An update on Egyptian censorship: novelist languishes in prison, while president threatens online satirists


Ahmed Naji_0

Ahmed Naji. Image via Mada Masr.

Since February, MobyLives has been following the alarming story of Ahmed Naji, the Egyptian author sentenced to two years in prison for sexually explicit content in his novel, The Use of Life, a decision that is currently under appeal. As we chronicled, Naji’s conviction prompted an international outcry, with PEN America bestowing their Freedom to Write Award on the author in what they basically acknowledged was a calculated effort to pressure the Egyptian authorities to accept the appeal. Over 600 Egyptian writers also signed a separate statement supporting Naji.

Sadly, but not really surprisingly, the efforts continue to be in vain. The Tahrir Institute for Middle East Policy reports that on August 27, the appeals court “ruled against Ahmed Naji’s motion for a stay of execution of the two-year prison sentence,” a motion that would have allowed for his release pending his appeal. “As a result, Naji will continue to serve his two-year sentence until the completion of his term in February 2018 or until a successful appeal.”

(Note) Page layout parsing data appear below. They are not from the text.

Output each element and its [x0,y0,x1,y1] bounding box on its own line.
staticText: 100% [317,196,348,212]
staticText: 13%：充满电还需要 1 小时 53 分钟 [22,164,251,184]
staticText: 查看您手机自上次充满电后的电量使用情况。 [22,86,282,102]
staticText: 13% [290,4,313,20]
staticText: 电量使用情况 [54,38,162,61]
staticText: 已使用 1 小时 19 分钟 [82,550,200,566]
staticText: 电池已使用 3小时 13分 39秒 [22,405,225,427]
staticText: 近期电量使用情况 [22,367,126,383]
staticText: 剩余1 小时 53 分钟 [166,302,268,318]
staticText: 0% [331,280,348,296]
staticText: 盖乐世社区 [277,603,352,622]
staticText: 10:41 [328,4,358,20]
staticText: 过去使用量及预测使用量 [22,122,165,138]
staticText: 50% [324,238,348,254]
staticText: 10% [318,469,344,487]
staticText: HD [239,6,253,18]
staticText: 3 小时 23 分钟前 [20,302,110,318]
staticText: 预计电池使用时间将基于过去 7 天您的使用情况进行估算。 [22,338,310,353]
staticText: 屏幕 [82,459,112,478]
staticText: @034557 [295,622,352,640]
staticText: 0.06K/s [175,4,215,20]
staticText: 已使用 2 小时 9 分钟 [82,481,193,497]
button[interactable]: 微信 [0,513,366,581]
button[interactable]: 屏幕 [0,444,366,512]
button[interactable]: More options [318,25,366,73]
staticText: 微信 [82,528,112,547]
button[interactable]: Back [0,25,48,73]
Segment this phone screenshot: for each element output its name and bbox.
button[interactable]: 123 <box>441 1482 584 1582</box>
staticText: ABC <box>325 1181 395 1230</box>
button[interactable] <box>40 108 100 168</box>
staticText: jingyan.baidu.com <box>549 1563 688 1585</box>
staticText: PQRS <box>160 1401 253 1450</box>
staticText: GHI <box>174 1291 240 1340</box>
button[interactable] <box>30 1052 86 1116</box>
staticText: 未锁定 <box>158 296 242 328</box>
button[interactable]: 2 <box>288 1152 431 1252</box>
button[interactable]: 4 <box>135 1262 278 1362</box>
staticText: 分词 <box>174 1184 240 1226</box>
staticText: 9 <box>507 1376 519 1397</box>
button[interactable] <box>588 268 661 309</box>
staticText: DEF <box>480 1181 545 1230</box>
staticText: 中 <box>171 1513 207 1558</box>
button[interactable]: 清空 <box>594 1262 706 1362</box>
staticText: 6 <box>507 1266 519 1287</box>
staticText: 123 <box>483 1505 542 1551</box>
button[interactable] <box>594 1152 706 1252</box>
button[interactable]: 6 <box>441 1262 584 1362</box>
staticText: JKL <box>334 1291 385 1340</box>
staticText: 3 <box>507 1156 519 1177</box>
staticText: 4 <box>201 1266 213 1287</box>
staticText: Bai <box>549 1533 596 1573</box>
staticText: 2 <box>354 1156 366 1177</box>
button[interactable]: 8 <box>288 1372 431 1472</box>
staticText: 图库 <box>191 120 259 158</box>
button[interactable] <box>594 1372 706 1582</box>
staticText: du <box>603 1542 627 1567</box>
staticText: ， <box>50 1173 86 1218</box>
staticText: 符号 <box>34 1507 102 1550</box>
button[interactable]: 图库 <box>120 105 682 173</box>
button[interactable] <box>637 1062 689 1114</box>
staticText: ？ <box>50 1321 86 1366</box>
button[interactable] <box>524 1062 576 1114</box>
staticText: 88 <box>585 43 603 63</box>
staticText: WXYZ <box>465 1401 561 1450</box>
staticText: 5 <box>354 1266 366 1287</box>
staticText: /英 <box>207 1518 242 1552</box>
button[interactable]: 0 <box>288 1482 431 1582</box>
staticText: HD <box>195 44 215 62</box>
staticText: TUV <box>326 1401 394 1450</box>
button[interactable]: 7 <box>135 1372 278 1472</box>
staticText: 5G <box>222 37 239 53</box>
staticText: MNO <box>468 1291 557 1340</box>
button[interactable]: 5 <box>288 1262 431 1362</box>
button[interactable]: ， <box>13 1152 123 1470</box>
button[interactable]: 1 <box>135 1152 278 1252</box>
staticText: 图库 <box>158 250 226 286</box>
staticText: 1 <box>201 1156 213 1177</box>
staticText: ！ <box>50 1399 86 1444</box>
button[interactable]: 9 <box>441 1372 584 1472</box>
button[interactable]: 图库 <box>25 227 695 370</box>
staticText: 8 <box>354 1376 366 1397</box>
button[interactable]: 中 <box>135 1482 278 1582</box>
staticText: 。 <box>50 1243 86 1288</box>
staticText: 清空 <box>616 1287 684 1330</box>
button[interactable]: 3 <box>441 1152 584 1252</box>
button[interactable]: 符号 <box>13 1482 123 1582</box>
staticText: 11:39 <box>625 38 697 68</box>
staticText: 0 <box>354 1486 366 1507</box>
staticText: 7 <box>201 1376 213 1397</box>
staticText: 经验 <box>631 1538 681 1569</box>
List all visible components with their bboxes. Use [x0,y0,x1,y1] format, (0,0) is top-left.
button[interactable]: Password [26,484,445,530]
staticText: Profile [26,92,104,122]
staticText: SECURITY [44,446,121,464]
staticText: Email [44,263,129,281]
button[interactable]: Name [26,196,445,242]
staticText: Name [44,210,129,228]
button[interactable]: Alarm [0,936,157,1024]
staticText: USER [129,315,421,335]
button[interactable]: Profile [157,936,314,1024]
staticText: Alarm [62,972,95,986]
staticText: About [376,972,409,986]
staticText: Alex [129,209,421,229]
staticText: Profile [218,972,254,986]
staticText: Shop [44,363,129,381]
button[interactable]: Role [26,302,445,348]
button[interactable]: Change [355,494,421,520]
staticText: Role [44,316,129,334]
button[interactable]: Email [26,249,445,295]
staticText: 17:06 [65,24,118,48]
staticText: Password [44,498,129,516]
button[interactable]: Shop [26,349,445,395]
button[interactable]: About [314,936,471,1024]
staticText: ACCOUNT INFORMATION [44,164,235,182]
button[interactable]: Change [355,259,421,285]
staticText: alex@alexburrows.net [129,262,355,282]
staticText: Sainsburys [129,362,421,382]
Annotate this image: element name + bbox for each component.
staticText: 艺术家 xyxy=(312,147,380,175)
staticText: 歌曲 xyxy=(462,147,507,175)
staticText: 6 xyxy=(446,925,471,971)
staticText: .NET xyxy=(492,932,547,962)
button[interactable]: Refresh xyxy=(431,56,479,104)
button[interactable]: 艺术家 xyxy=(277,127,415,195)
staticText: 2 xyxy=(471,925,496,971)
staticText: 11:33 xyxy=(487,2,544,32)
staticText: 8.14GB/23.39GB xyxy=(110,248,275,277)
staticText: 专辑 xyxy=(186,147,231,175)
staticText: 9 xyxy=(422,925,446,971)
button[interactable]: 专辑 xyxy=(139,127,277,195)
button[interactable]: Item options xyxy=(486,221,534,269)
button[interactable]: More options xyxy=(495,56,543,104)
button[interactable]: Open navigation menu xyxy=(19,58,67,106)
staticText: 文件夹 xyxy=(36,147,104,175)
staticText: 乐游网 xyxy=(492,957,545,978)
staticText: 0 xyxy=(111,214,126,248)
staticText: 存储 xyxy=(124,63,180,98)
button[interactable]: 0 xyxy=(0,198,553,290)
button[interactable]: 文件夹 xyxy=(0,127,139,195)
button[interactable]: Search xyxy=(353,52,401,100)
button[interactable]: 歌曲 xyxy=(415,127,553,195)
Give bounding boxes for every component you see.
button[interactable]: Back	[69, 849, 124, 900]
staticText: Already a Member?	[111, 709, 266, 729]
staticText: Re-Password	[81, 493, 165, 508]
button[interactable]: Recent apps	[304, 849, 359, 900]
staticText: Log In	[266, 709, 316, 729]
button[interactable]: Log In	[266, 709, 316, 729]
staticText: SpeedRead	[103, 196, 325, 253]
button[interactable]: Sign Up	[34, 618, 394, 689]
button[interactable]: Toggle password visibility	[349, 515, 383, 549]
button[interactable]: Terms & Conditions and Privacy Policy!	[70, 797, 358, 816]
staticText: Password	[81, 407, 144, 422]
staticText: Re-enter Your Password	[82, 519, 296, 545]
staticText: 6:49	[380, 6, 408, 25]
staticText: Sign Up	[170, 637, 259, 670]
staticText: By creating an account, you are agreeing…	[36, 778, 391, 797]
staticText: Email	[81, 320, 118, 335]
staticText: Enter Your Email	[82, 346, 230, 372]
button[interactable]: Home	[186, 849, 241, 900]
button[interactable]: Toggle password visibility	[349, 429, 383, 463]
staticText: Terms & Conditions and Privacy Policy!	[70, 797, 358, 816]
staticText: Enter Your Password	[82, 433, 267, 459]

The news comes just after Al-Monitor reports that officials have shut down a satirical Facebook page mocking Egyptian President Abdel Fattah el-Sisi. According to Al-Monitor’s Sayed Elhadidi, the president was uncharacteristically transparent in admitting that this instance of censorship came from his office, reportedly saying: “With the assistance of two web brigades, I can shut down the [opposing] pages, take them over and make them my own.” While we can’t verify the translation from the Arabic, the militarized vocabulary being used to describe technological work seems telling here.

Al-Monitor also quotes el-Sisi’s remarks at a meeting with “community representatives” held to discuss the president’s widely criticized decision to give two islands in the Red Sea to Saudi Arabia. “Sisi warned against what he called fourth- and fifth-generation warfare involving the internet, saying that ‘plots are being made [against Egypt].’”



Kait Howard was a publicist at Melville House.